To further investigate the biological processes governed by these 17 migrasome-related lncRNA signatures, we performed a series of enrichment analyses. GO analysis indicated that the differentially expressed genes were primarily involved in cell movement, cilia and flagella structure and function, microtubule dynamics, and cytoskeletal reorganization—all essential for directed cell migration, material transport, and signal transduction. Observations of antioxidant and protease inhibitor activities suggest that these genes may play roles in cellular protection and adaptive responses to environmental changes (Fig. 7A and B). In addition, KEGG analysis showed that the differentially expressed genes were significantly enriched in pathways such as the Wnt signaling pathway and the complement and coagulation cascades (Fig. 7C and D). GSEA further highlighted the top five enriched functions that differ between the two risk groups (Fig. 7E and H).

Fig. 7.

Functional analysis of the risk model. (A, B) GO enrichment analysis showing significant biological processes (BP), cellular components (CC), and molecular functions (MF). (C, D) KEGG pathway analysis highlighting significantly enriched pathways. (E, F) GSEA comparing high-risk and low-risk groups based on the KEGG pathway database

Evaluation of immune characteristics based on the risk model

We evaluated immune cell infiltration levels in LUAD patients from the TCGA cohort using the “CIBERSORT” package in R. Figure 8A shows the relative abundance of 22 key immune cell types. The CIBERSORT analysis revealed significant differences in certain immune cells—such as activated CD4 memory T cells, regulatory T cells (Tregs), and resting dendritic cells—between the high-risk and low-risk groups (Fig. 8B). Further examination of immune functions revealed statistically significant differences between the two groups in several immune parameters, including immature dendritic cells (iDCs), mast cells, MHC class I, parainflammation, helper T cells, and type I and type II interferon responses (Fig. 8C; p < 0.05). Notably, the high-risk group exhibited marked suppression of iDCs, mast cells, helper T cells, and type II interferon response.

Fig. 8.

Differences in the tumor immune microenvironment between low-risk and high-risk groups. A Abundance ratios of immune cells in LUAD samples. B Differentially expressed immune cells between low-risk and high-risk score groups. C Immune function analysis in low-risk and high-risk score groups

TMB and TIDE

We employed the “maftools” package in R to analyze mutation frequency and TMB in both groups.
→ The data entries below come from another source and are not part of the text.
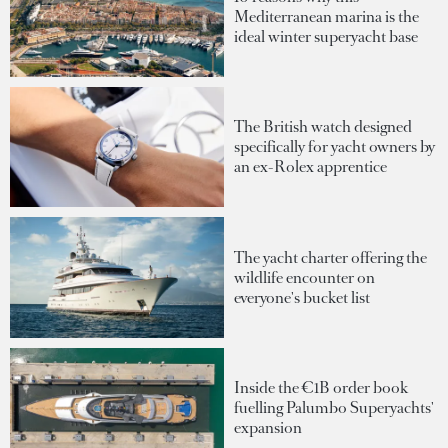
Mediterranean marina is the
ideal winter superyacht base
The British watch designed
specifically for yacht owners by
an ex-Rolex apprentice
The yacht charter offering the
wildlife encounter on
everyone's bucket list
Inside the €1B order book
fuelling Palumbo Superyachts'
expansion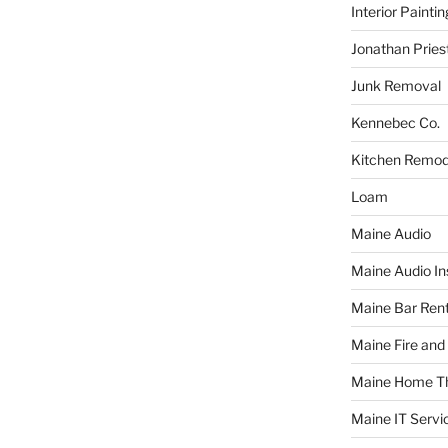
Interior Paintin
Jonathan Pries
Junk Removal
Kennebec Co.
Kitchen Remod
Loam
Maine Audio
Maine Audio Ins
Maine Bar Rent
Maine Fire and
Maine Home T
Maine IT Servi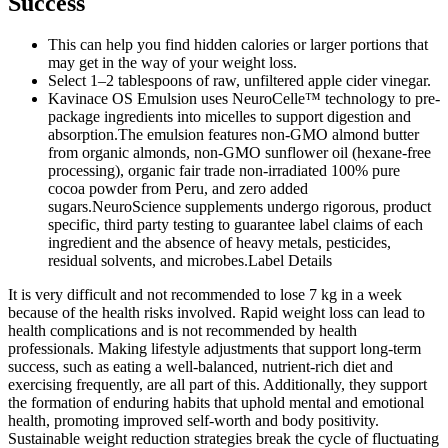
Success
This can help you find hidden calories or larger portions that
may get in the way of your weight loss.
Select 1–2 tablespoons of raw, unfiltered apple cider vinegar.
Kavinace OS Emulsion uses NeuroCelle™ technology to pre-
package ingredients into micelles to support digestion and
absorption.The emulsion features non-GMO almond butter
from organic almonds, non-GMO sunflower oil (hexane-free
processing), organic fair trade non-irradiated 100% pure
cocoa powder from Peru, and zero added
sugars.NeuroScience supplements undergo rigorous, product
specific, third party testing to guarantee label claims of each
ingredient and the absence of heavy metals, pesticides,
residual solvents, and microbes.Label Details
It is very difficult and not recommended to lose 7 kg in a week
because of the health risks involved. Rapid weight loss can lead to
health complications and is not recommended by health
professionals. Making lifestyle adjustments that support long-term
success, such as eating a well-balanced, nutrient-rich diet and
exercising frequently, are all part of this. Additionally, they support
the formation of enduring habits that uphold mental and emotional
health, promoting improved self-worth and body positivity.
Sustainable weight reduction strategies break the cycle of fluctuating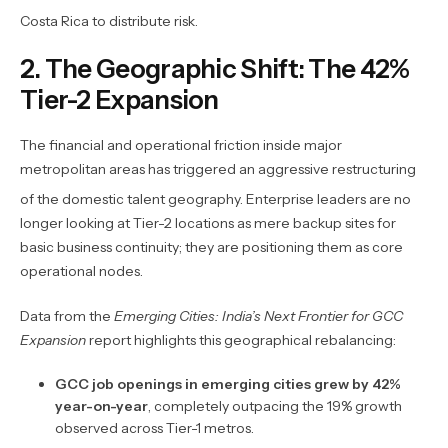
Costa Rica to distribute risk.
2. The Geographic Shift: The 42%
Tier-2 Expansion
The financial and operational friction inside major
metropolitan areas has triggered an aggressive restructuring
of the domestic talent geography.
Enterprise leaders are no
longer looking at Tier-2 locations as mere backup sites for
basic business continuity; they are positioning them as core
operational nodes.
Data from the
Emerging Cities: India’s Next Frontier for GCC
Expansion
report highlights this geographical rebalancing:
GCC job openings in emerging cities grew by 42%
year-on-year
, completely outpacing the 19% growth
observed across Tier-1 metros.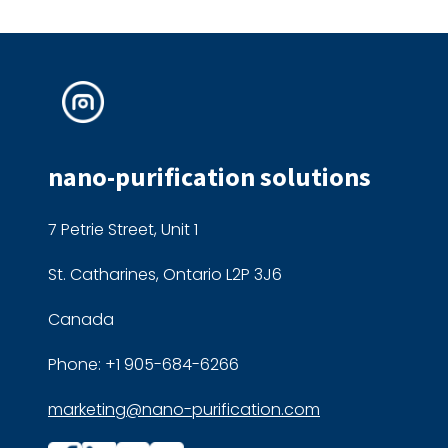
nano-purification solutions
7 Petrie Street, Unit 1
St. Catharines, Ontario L2P 3J6
Canada
Phone: +1 905-684-6266
marketing@nano-purification.com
To illustrate the data, we selected the top 15 genes exhibiting the highest mutation frequencies. Waterfall plots (Fig. 9A and B) showed that TP53, TTN, MUC16, CSMD3, and RYR2 were the five most frequently mutated genes in LUAD, with TP53 predominating. We then visualized LUAD sample mutation types via color-coded boxplots, revealing that the high-risk group had a higher mutation frequency for most genes than the low-risk group. Additionally, a comparison of TMB between high-risk and low-risk groups showed no significant difference (Fig. 9C). Furthermore, KM survival curves for the high-TMB and low-TMB groups indicated that the high-TMB group had a better prognosis (p = 0.34) (Fig. 9D), suggesting a possible association between higher TMB and improved immunotherapy response. When TMB and risk scores were combined, patients with high risk and low TMB showed worse outcomes (p < 0.001, Fig. 9E). Finally, we evaluated the TIDE scores for both high-risk and low-risk groups, finding that the high-risk group had lower TIDE scores (p < 0.05, Fig. 9F). This observation implies a reduced likelihood of immune escape and suggests that these patients may experience greater benefit from immunotherapy.

Fig. 9.

Relationship of model scores to TMB and TIDE. A, B Waterfall plots showing somatic mutation characteristics in the two groups. C Comparison of TMB between low-risk and high-risk groups. D Kaplan-Meier survival analysis based on TMB status. E Kaplan-Meier survival analysis for patients categorized by combined TMB status and risk score. F Comparison of TIDE scores between the two groups

Screening potential anti-cancer drugs for LUAD

We used the “oncoPredict” package in R to screen 20 anticancer drugs whose sensitivity was significantly linked to our established risk model. The high-risk group exhibited heightened sensitivity to three of these drugs (Fig S1), whereas the low-risk group displayed increased sensitivity to the remaining 17 (Fig S2). Notably, BMS-754,807 demonstrated higher sensitivity in the low-risk group (Fig. 10A), whereas SCH772984 was more effective in the high-risk group (Fig. 10B).

Fig. 10.

Drug sensitivity analysis. A BMS-754,807 exhibits higher sensitivity in the low-risk group. B SCH772984 is more effective in the high-risk group

External validation of metastasis-related LncRNAs

To validate the risk model, we analyzed PAN3-AS1 expression in tumor and paired normal tissues using The Cancer Genome Atlas (TCGA) data. PAN3-AS1 was consistently downregulated in tumor samples (Fig. 11A). We then performed survival analyses via the R “survival” package and generated Kaplan-Meier (KM) curves using “survminer” to assess PAN3-AS1’s prognostic value. The results indicated that PAN3-AS1 functions as a favorable prognostic marker, showing a significant correlation with overall survival (p = 0.025) (Fig. 11B). These external validation findings aligned with those of our study.

Fig. 11.

External validation of metastasis-related lncRNAs. A Expression of PAN3-AS1 in tumor tissues and paired normal tissues from the TCGA database. B Overall survival (OS) analysis of PAN3-AS1 in the Kaplan-Meier Plotter dataset. C PAN3-AS1 expression levels detected by qPCR in normal lung cells and LUAD cell lines. Significant differences compared to normal lung cells are indicated by asterisks (*p < 0.05; * *p < 0.01)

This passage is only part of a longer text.